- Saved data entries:

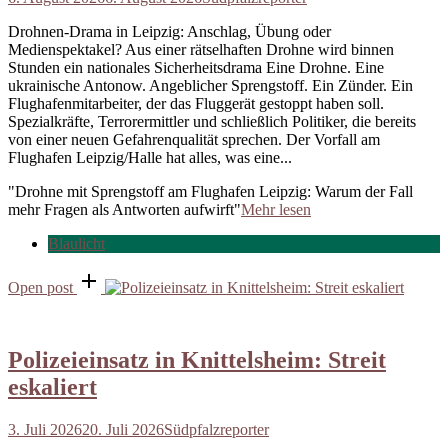
Drohnen-Drama in Leipzig: Anschlag, Übung oder
Medienspektakel? Aus einer rätselhaften Drohne wird binnen
Stunden ein nationales Sicherheitsdrama Eine Drohne. Eine
ukrainische Antonow. Angeblicher Sprengstoff. Ein Zünder. Ein
Flughafenmitarbeiter, der das Fluggerät gestoppt haben soll.
Spezialkräfte, Terrorermittler und schließlich Politiker, die bereits
von einer neuen Gefahrenqualität sprechen. Der Vorfall am
Flughafen Leipzig/Halle hat alles, was eine...
"Drohne mit Sprengstoff am Flughafen Leipzig: Warum der Fall
mehr Fragen als Antworten aufwirft"
Mehr lesen
Blaulicht
Open post
Polizeieinsatz in Knittelsheim: Streit
eskaliert
3. Juli 2026
20. Juli 2026
Südpfalzreporter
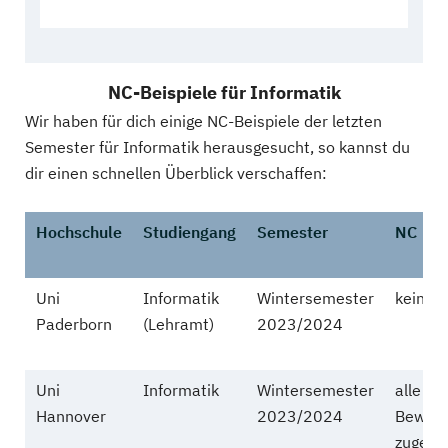
NC-Beispiele für Informatik
Wir haben für dich einige NC-Beispiele der letzten
Semester für Informatik herausgesucht, so kannst du
dir einen schnellen Überblick verschaffen:
Hochschule
Studiengang
Semester
NC
Uni
Informatik
Wintersemester
kein
Paderborn
(Lehramt)
2023/2024
Uni
Informatik
Wintersemester
alle
Hannover
2023/2024
Bewerb
zugela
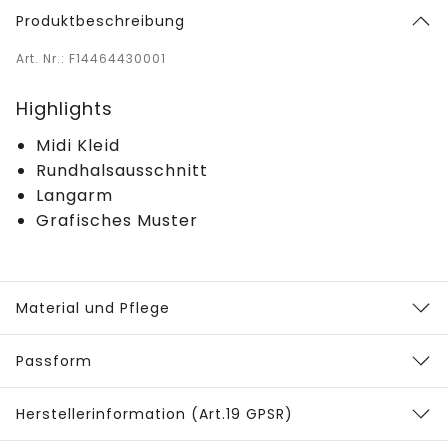
Produktbeschreibung
Art. Nr.: F14464430001
Highlights
Midi Kleid
Rundhalsausschnitt
Langarm
Grafisches Muster
Material und Pflege
Passform
Herstellerinformation (Art.19 GPSR)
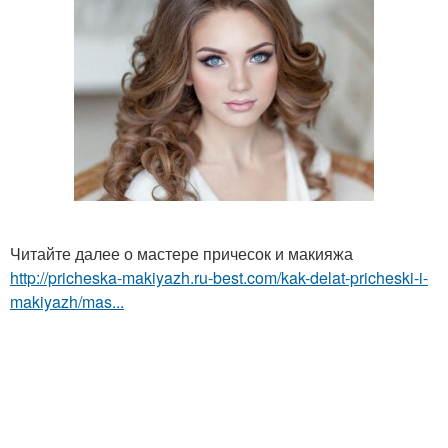
Читайте далее о мастере причесок и макияжа
http://pricheska-makiyazh.ru-best.com/kak-delat-pricheski-i-
makiyazh/mas...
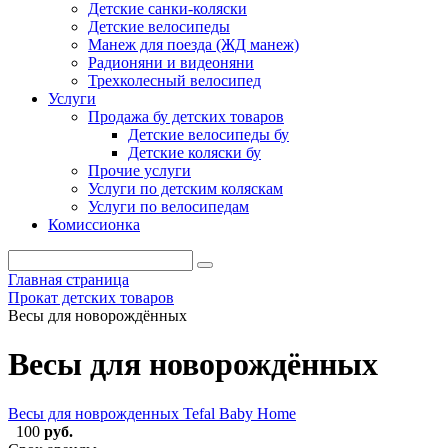
Детские санки-коляски
Детские велосипеды
Манеж для поезда (ЖД манеж)
Радионяни и видеоняни
Трехколесный велосипед
Услуги
Продажа бу детских товаров
Детские велосипеды бу
Детские коляски бу
Прочие услуги
Услуги по детским коляскам
Услуги по велосипедам
Комиссионка
Главная страница
Прокат детских товаров
Весы для новорождённых
Весы для новорождённых
Весы для новрожденных Tefal Baby Home
100
руб.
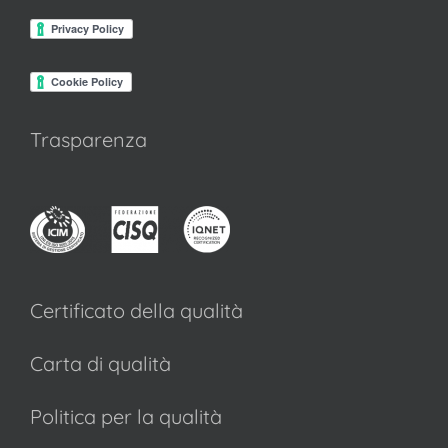
Trasparenza
Certificato della qualità
Carta di qualità
Politica per la qualità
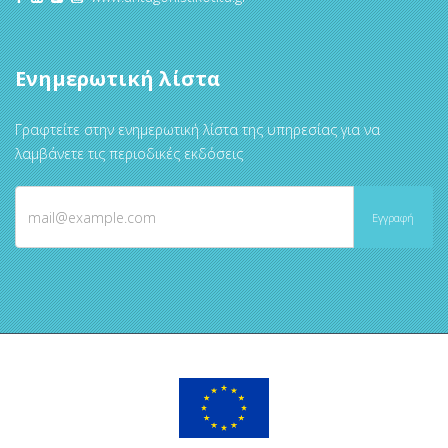
Ενημερωτική λίστα
Γραφτείτε στην ενημερωτική λίστα της υπηρεσίας για να
λαμβάνετε τις περιοδικές εκδόσεις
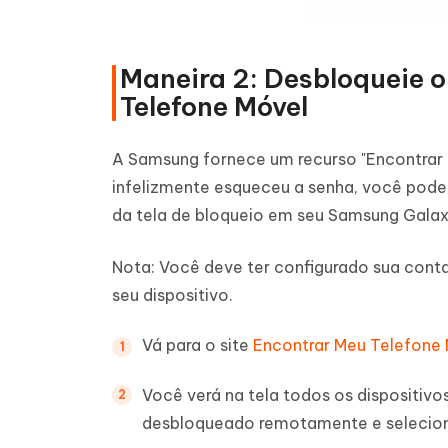
Maneira 2: Desbloqueie 
Telefone Móvel
A Samsung fornece um recurso "Encontrar M
infelizmente esqueceu a senha, você pode
da tela de bloqueio em seu Samsung Gala
Nota: Você deve ter configurado sua cont
seu dispositivo.
Vá para o site
Encontrar Meu Telefone
Você verá na tela todos os dispositivo
desbloqueado remotamente e selecion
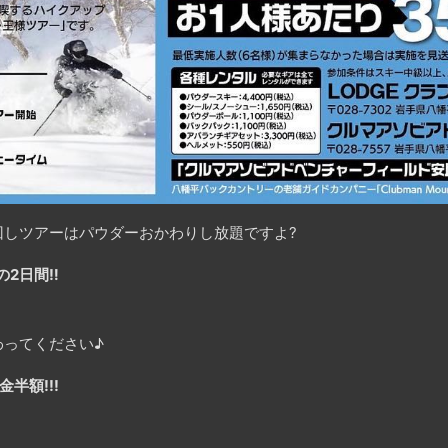
回しツアーはパウダーおかわりし放題ですよ?
の2日間‼️
わってください♪
半額!!!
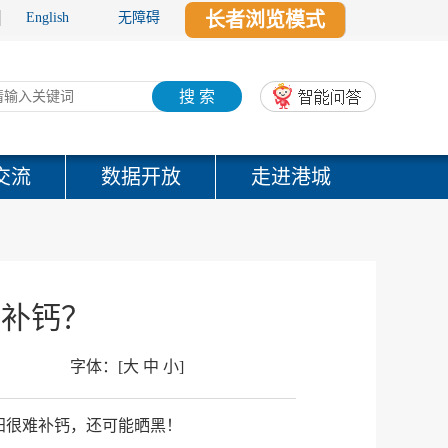
长者浏览模式
English
无障碍
搜 索
交流
数据开放
走进港城
能补钙？
字体：
[
大
中
小
]
阳很难补钙，
还可能晒黑！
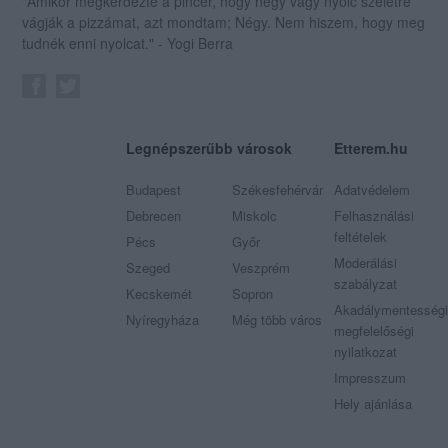
"Amikor megkérdezte a pincér, hogy négy vagy nyolc szeletre
vágják a pizzámat, azt mondtam; Négy. Nem hiszem, hogy meg
tudnék enni nyolcat." - Yogi Berra
Legnépszerűbb városok
Etterem.hu
Budapest
Székesfehérvár
Adatvédelem
Debrecen
Miskolc
Felhasználási
feltételek
Pécs
Győr
Moderálási
Szeged
Veszprém
szabályzat
Kecskemét
Sopron
Akadálymentességi
Nyíregyháza
Még több város
megfelelőségi
nyilatkozat
Impresszum
Hely ajánlása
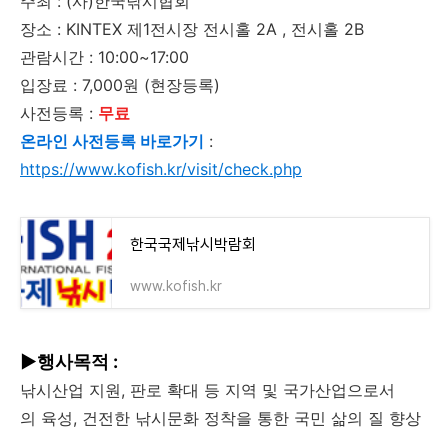
주최 : (사)한국낚시협회
장소 : KINTEX 제1전시장 전시홀 2A , 전시홀 2B
관람시간 : 10:00~17:00
입장료 : 7,000원 (현장등록)
사전등록 :
무료
온라인 사전등록 바로가기
:
https://www.kofish.kr/visit/check.php
한국국제낚시박람회
www.kofish.kr
▶행사목적 :
낚시산업 지원, 판로 확대 등 지역 및 국가산업으로서
의 육성, 건전한 낚시문화 정착을 통한 국민 삶의 질 향상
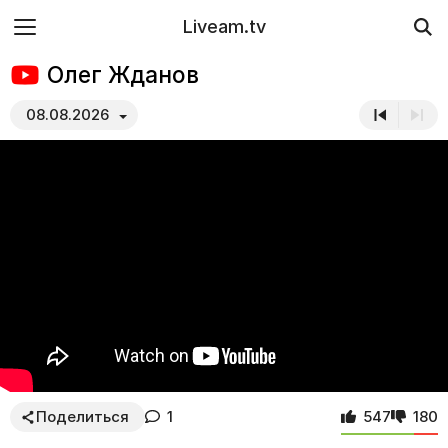
Liveam.tv
Олег Жданов
08.08.2026
Поделиться
1
547
180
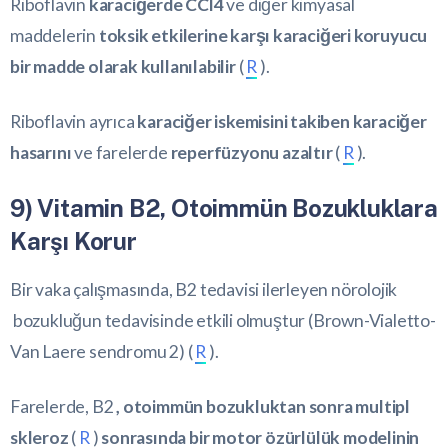
Riboflavin
karaciğerde CCl4
ve diğer kimyasal
maddelerin
toksik etkilerine karşı karaciğeri koruyucu
bir madde olarak kullanılabilir
(
R
).
Riboflavin ayrıca
karaciğer iskemisini takiben karaciğer
hasarını
ve farelerde
reperfüzyonu azaltır
(
R
).
9) Vitamin B2, Otoimmün Bozukluklara
Karşı Korur
Bir vaka çalışmasında, B2 tedavisi ilerleyen nörolojik
bozukluğun tedavisinde etkili olmuştur (Brown-Vialetto-
Van Laere sendromu 2) (
R
).
Farelerde, B2
, otoimmün bozukluktan sonra multipl
skleroz
(
R
)
sonrasında bir motor özürlülük modelinin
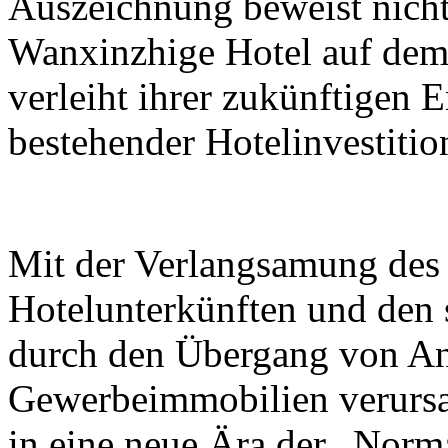
Auszeichnung beweist nicht
Wanxinzhige Hotel auf dem
verleiht ihrer zukünftigen 
bestehender Hotelinvestiti
Mit der Verlangsamung des
Hotelunterkünften und den 
durch den Übergang von An
Gewerbeimmobilien verursac
in eine neue Ära der „Norm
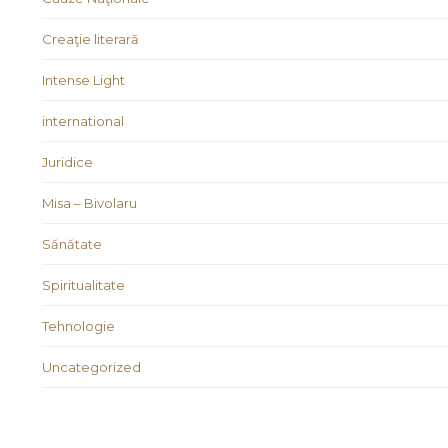
Creaţie literară
Intense Light
international
Juridice
Misa – Bivolaru
Sănătate
Spiritualitate
Tehnologie
Uncategorized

- WHAT THE TASK REQUIRES:
Lines containing the string "Детские" above: how many are there? Answer with the number only.

- SOLUTION FOR THIS PROBLEM:
4